Senior/Lead Cybersecurity Specialist

Mandai Wildlife Group is the steward of Mandai Wildlife Reserve, a unique wildlife and nature destination in Singapore that is home to world-renown wildlife parks which connect visitors to the fascinating world of wildlife. The Group is driving an exciting rejuvenation plan at Mandai Wildlife Reserve, adjacent to Singapore's Central Catchment Nature Reserve, that will integrate five wildlife parks with distinctive nature-based experiences, green public spaces and an eco-friendly resort.

Job Duties and Responsibilities:

We are looking for a skilled Senior/Lead Cybersecurity Specialist with 6-8 years of experience in managing endpoint detection and response (EDR), vulnerability management, security monitoring and analysis, and incident response. The successful candidate will be responsible for safeguarding our information systems by identifying and mitigating potential threats, responding to security incidents, and ensuring the continuous improvement of our security infrastructure. The ideal candidate will have a good background in information security, familiarity with various attack vectors, and the ability to stay updated with the latest security trends and technologies. Excellent problem-solving skills and a proactive approach to security are essential for this role.

Endpoint Detection and Response (EDR)

• Lead the configuration, optimization, and maintenance of EDR solutions
• Develop and implement custom detection rules and optimize response workflows to enhance threat detection capabilities.
• Conduct regular monitoring and analysis of EDR alerts to identify potential security breaches.
• Implement new capabilities to enhance EDR solutions in the ever-expanding information systems landscape of Mandai.
• Continuously assess and improve EDR strategies to adapt to emerging threats.
• Good understanding of threat actors and the multiple entry points commonly targeted in cyber intrusions.

Vulnerability Management

• Conduct simulated attacks on our systems using industry-standard tools such as  Nessus, Metasploit and Cobalt Strike to identify and exploit vulnerabilities.
• Perform regular vulnerability assessments and scans across the organization's network and systems.
• Oversee regular vulnerability assessments and penetration tests using security tools
• Identify, classify, and prioritize vulnerabilities based on risk and impact.
• Collaborate with IT and development teams to remediate identified vulnerabilities and ensure timely resolution.
• Track and report on the status of vulnerabilities and remediation efforts.

Incident Response

• Lead the response to security incidents, including identification, containment, eradication, and recovery.
• Conduct root cause analysis and post-incident reviews to prevent recurrence and improve incident response processes.
• Develop and maintain incident response plans and playbooks.

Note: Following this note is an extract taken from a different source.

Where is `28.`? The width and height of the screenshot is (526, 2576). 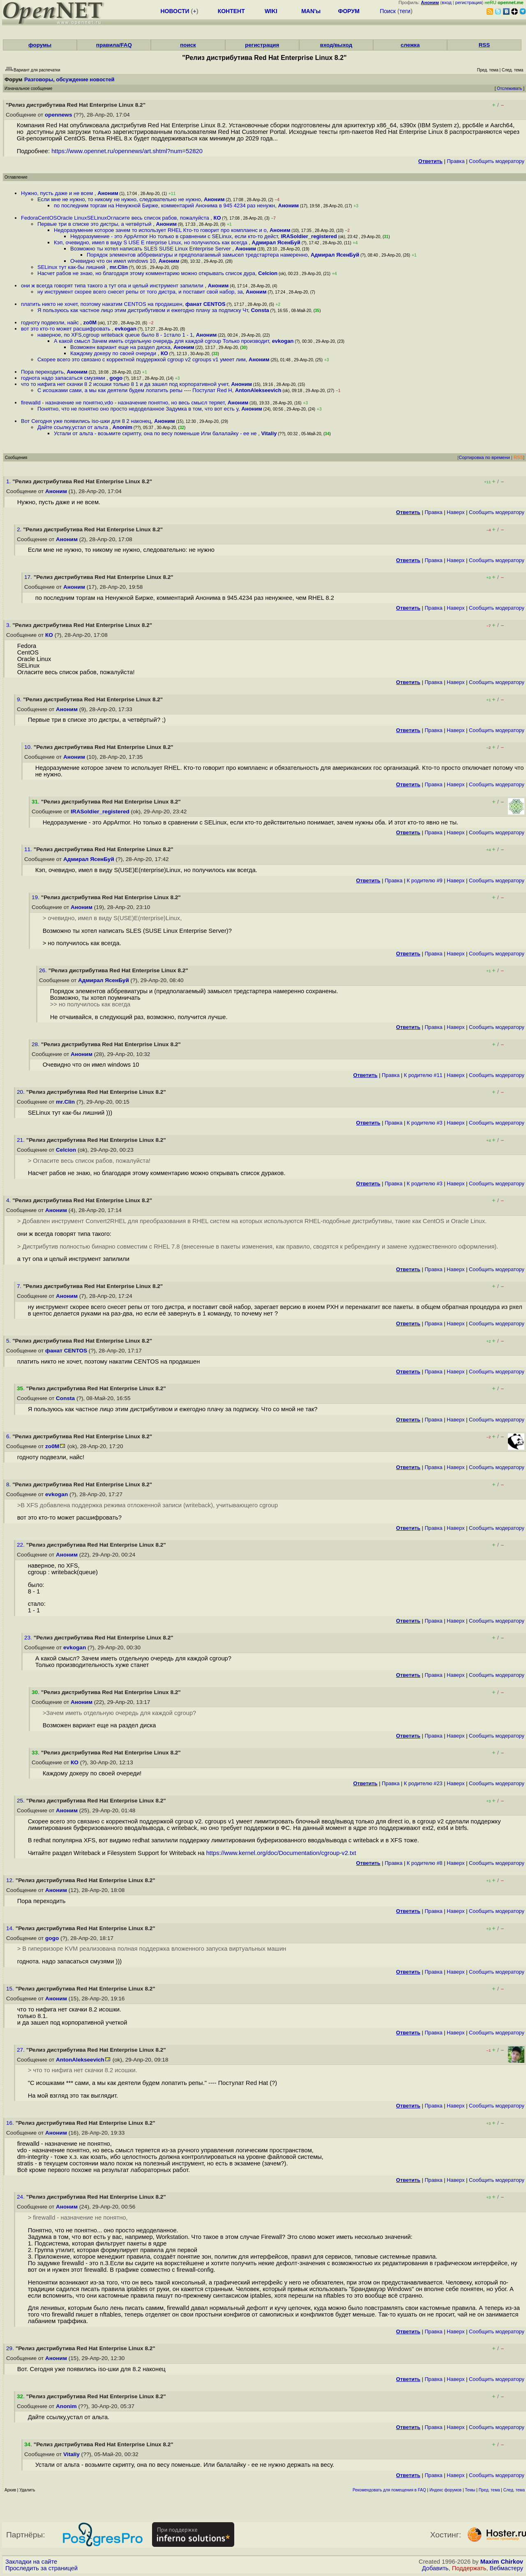 28. is located at coordinates (36, 1044).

Security Monitoring and Analysis

• Monitor and manage Security Information and Event Management (SIEM) and Security Orchestration, Automation, and Response (SOAR) platforms, along with other security tools, to identify, investigate, and respond to suspicious activities and security incidents.
• Analyze security logs and alerts to identify potential threats and anomalies.
• Manage PAM, Cloud and Phishing solutions owned by CyberSecurity Team.
• Develop and implement use cases and detection rules to enhance security monitoring capabilities.

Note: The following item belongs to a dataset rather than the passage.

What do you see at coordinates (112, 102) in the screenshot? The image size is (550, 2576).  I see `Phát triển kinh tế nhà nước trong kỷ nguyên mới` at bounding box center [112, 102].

Security Awareness and Training

• Conduct security awareness training sessions for employees to promote best practices and security hygiene.
• Develop and distribute security awareness materials and communications.

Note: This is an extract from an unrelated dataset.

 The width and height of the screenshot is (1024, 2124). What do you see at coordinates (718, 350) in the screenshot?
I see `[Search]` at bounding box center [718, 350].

Documentation and Reporting

• Maintain accurate and up-to-date documentation of security policies, procedures, and incidents.
• Prepare regular reports on security metrics, incidents, and compliance status for management.
• Develop and contribute cybersecurity updates and strategic materials for management meetings, reporting, including drafting communications and accurately documenting meeting minutes and action items.
• Understand security requirements and provide support for CyberSecurity work packages in tenders, rfqs and projects

Jon Requirements:

• Bachelor's degree in Computer Science, Information Security, or a related field.
• 6-8 years of experience in cyber security, with a focus on EDR, vulnerability management, and incident response.
• Experience with security tools and technologies such as host endpoint security (EDR), privilege access management (PAM), cloud security (WAF), web proxy, security event and incident management tool (SIEM), threat intelligence and security operations including troubleshooting techniques and the use of diagnostic tools.
• Experience with CrowdStrike Falcon and NGSIEM are a plus.
• Proficiency in analyzing security logs and alerts using SIEM tools
• Strong analytical and problem-solving skills.
• Excellent communication, Team player and interpersonal skills.
• Relevant certifications (e.g., CISSP, CISM, GCIH, GIAC, CrowdStrike) are a plus.
• Strong knowledge of cyber security principles, practices, and frameworks (e.g., NIST, ISO are a plus.